Part Three, ‘‘Discoveries and Mysteries’’, surveys what has happened in the field over the past 15 years: gains in the ability to reproduce the generation of excess heat and various nuclear phenomena—the production of tritium, helium, neutrons, and a variety of atomic species through nuclear transformations. The scandalous persecution of John Bockris at Texas A&M and his smearing by journalist Gary Taubes are described. A typical anecdote recounts the hubris of the eminent scientist who demanded that his opinion be deferred to because ‘‘I am the second most-cited chemist in the world’’ (p. 235). Being a chemist myself, I can confirm that no scientific discipline has a more naive view of the significance of citation frequency than does chemistry.

Part Four has some summaries: ‘‘Threats to academic freedom’’, ‘‘National security’’, ‘‘Lessons learned’’, ‘‘Speculation about the future’’. Among these, ‘‘national security’’ seems rather weak: the argument that the United States should do certain science because otherwise it will be left behind by other nations is too questionable to stand as a bald, unargued claim, even though the same sort of bald claim from the government worked quite well during the Cold War. There are a few other weak points in the book, such as inconsistent formatting and other copy-editing glitches in the Endnotes. The only substantive deficiency that I truly regretted is the inclusion of Appendix C, which presents the hypothetico-deductive method as exemplifying how good science is done. Unless it is recognized that this method is a myth, and that science is through-and through a human activity, one cannot understand how something like the cold-fusion business can come about, still less can one sense how such occurrences might be avoided or ameliorated. But Krivit and Winocur are far from alone in having succumbed to this myth, purveyed as it has been for so long by so many who—since they assume the mantle of knowledgeable—really ought to know better; fortunately, there is nothing in the text of the book itself that hinges on the nature of scientific method.
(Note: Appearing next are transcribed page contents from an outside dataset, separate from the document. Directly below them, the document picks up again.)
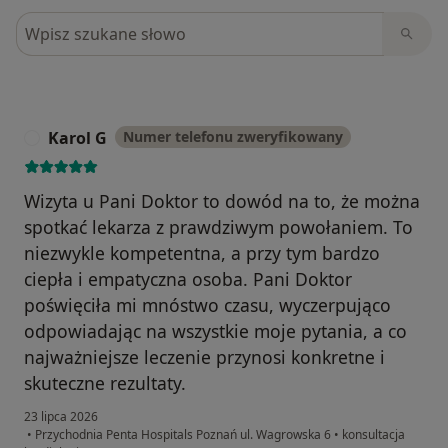
Szukaj w opiniach
Karol G
Numer telefonu zweryfikowany
K
Wizyta u Pani Doktor to dowód na to, że można
spotkać lekarza z prawdziwym powołaniem. To
niezwykle kompetentna, a przy tym bardzo
ciepła i empatyczna osoba. Pani Doktor
poświęciła mi mnóstwo czasu, wyczerpująco
odpowiadając na wszystkie moje pytania, a co
najważniejsze leczenie przynosi konkretne i
skuteczne rezultaty.
23 lipca 2026
•
Przychodnia Penta Hospitals Poznań ul. Wagrowska 6
•
konsultacja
This very good book by two non-specialists joins two other good books about this business written by non-specialists: Gene Mallove (1991) and Charles Beaudette (2000). All are tributes to what can be accomplished by determined truth-seekers curious about what would seem to many an impossibly technical field to examine. By contrast, the books by physicists Huizenga (1992) and Close (1991) and science journalist Taubes (1993) should be avoided, except by sociologists interested in pathological skepticism and resistance to discovery.
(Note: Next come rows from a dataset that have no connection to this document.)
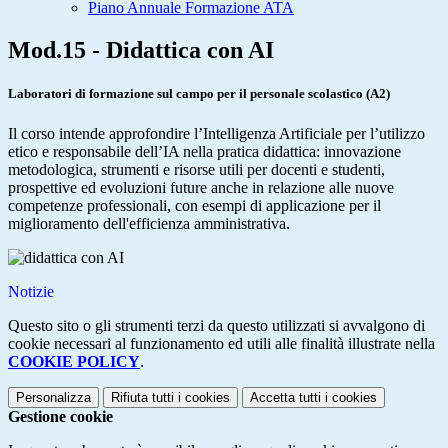
Piano Annuale Formazione ATA
Mod.15 - Didattica con AI
Laboratori di formazione sul campo per il personale scolastico (A2)
Il corso intende approfondire l’Intelligenza Artificiale per l’utilizzo
etico e responsabile dell’IA nella pratica didattica: innovazione
metodologica, strumenti e risorse utili per docenti e studenti,
prospettive ed evoluzioni future anche in relazione alle nuove
competenze professionali, con esempi di applicazione per il
miglioramento dell'efficienza amministrativa.
Notizie
Questo sito o gli strumenti terzi da questo utilizzati si avvalgono di
cookie necessari al funzionamento ed utili alle finalità illustrate nella
COOKIE POLICY
.
Personalizza
Rifiuta tutti
i cookies
Accetta tutti
i cookies
Gestione cookie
Professor Emeritus of Chemistry & Science Studies
Dean Emeritus of Arts & Sciences
Virginia Polytechnic Institute & State University

Barber, B. (1961). Resistance by scientists to scientific discovery. Science, 134, 596–602.
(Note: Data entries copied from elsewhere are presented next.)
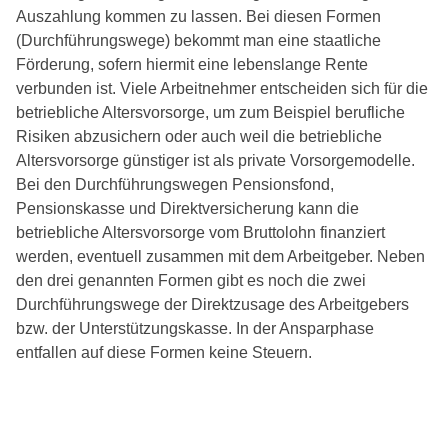
Auszahlung kommen zu lassen. Bei diesen Formen
(Durchführungswege) bekommt man eine staatliche
Förderung, sofern hiermit eine lebenslange Rente
verbunden ist. Viele Arbeitnehmer entscheiden sich für die
betriebliche Altersvorsorge, um zum Beispiel berufliche
Risiken abzusichern oder auch weil die betriebliche
Altersvorsorge günstiger ist als private Vorsorgemodelle.
Bei den Durchführungswegen Pensionsfond,
Pensionskasse und Direktversicherung kann die
betriebliche Altersvorsorge vom Bruttolohn finanziert
werden, eventuell zusammen mit dem Arbeitgeber. Neben
den drei genannten Formen gibt es noch die zwei
Durchführungswege der Direktzusage des Arbeitgebers
bzw. der Unterstützungskasse. In der Ansparphase
entfallen auf diese Formen keine Steuern.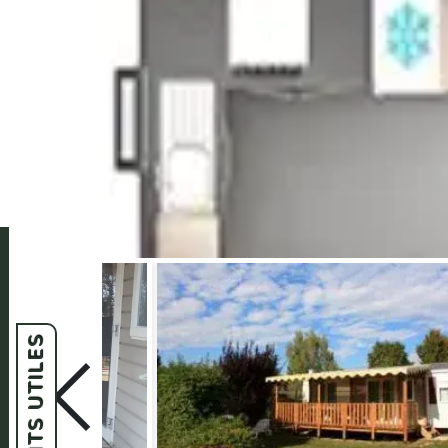
DOCUMENTS UTILES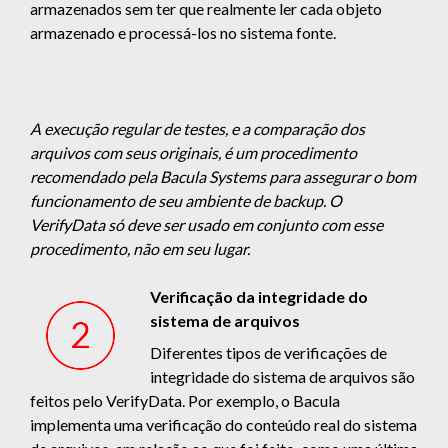
armazenados sem ter que realmente ler cada objeto
armazenado e processá-los no sistema fonte.
A execução regular de testes, e a comparação dos
arquivos com seus originais, é um procedimento
recomendado pela Bacula Systems para assegurar o bom
funcionamento de seu ambiente de backup. O
VerifyData só deve ser usado em conjunto com esse
procedimento, não em seu lugar.
Verificação da integridade do
sistema de arquivos
Diferentes tipos de verificações de
integridade do sistema de arquivos são
feitos pelo VerifyData. Por exemplo, o Bacula
implementa uma verificação do conteúdo real do sistema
Beaudette, C. G. (2000). Excess Heat: Why Cold Fusion Research Prevailed. Oak Grove Press; see review in Journal of Scientific Exploration, 15 (2001), 147–153.
Close, F. (1991). Too Hot to Handle: The Race for Cold Fusion. Princeton University Press; see review in Journal of Scientific Exploration, 5 (1991), 267–270.
Hook, E. B. (Ed). (2002). Prematurity in Scientific Discovery: On Resistance and Neglect. University of California Press.
Huizenga, J. R. (1992). Cold Fusion: The Scientific Fiasco of the Century. University of Rochester Press; see review in Journal of Scientific Exploration, 6 (1992), 395–400.
Mallove, E. F. (1991). Fire from Ice: Searching for the Truth behind the Cold Fusion Furor. John Wiley & Sons; see review in Journal of Scientific Exploration, 6 (1992), 81–84.
Stent, G. (1972). Prematurity and uniqueness in scientific discovery. Scientific American, December, 84–93.
Taubes, G. (1993). Bad Science: The Short Life and Weird Times of Cold Fusion. Random House; see review in Journal of Scientific Exploration, 9 (1995), 301–307.